= Pallavi Aiyar =

Indian journalist and author

Pallavi Aiyar is an Indian journalist and author currently based in Beijing. Previously, she was the Indonesia correspondent for The Hindu, Europe correspondent for the Business Standard and China bureau chief for The Hindu.

==Biography==
Aiyar is the daughter of Indian journalist Swaminathan Aiyar from his newsreader ex-wife Gitanjali Aiyar (née Ambegaonkar). She obtained a B.A in philosophy from St. Stephen's College, Delhi University, an M.A in modern history from St Edmund Hall, Oxford, and an MSc in global media and communications from the London School of Economics. In 1999, she became a journalist for Star News and eventually became the China bureau chief of The Hindu in 2006. In 2007, she was awarded the Prem Bhatia Memorial Prize for Excellence in Reporting. Also in 2007, she was a fellow at the Reuters Institute for the Study of Journalism at the University of Oxford.

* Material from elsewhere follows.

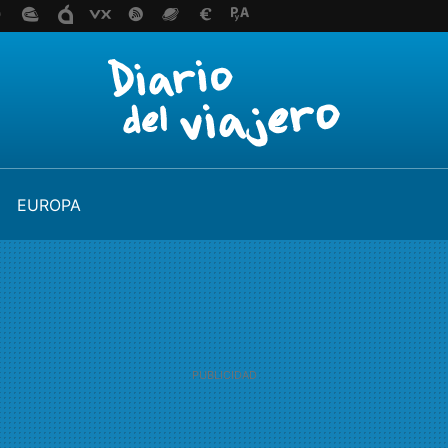
EUROPA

In September 2008, she gave birth to her first son.

In July 2008, she published her first book, Smoke and Mirrors, (HarperCollins) on her experiences in China. The book won the Vodafone-Crossword Readers Choice Award for 2008. She is the also the author of the 2016 parenting memoir, Babies and Bylines, and 2011 novel, Chinese Whiskers. She was lead author of a new edition of the Lonely Planet, Discover China, guide tailored specifically for the Indian market. She has also published Punjabi Parmesan: Dispatches from a Europe in Crisis with Penguin India and New Old World: An Indian Journalist Discovers the Changing Face of Europe with St. Martin's Press.

She is a 2014 Young Global Leader of the World Economic Forum.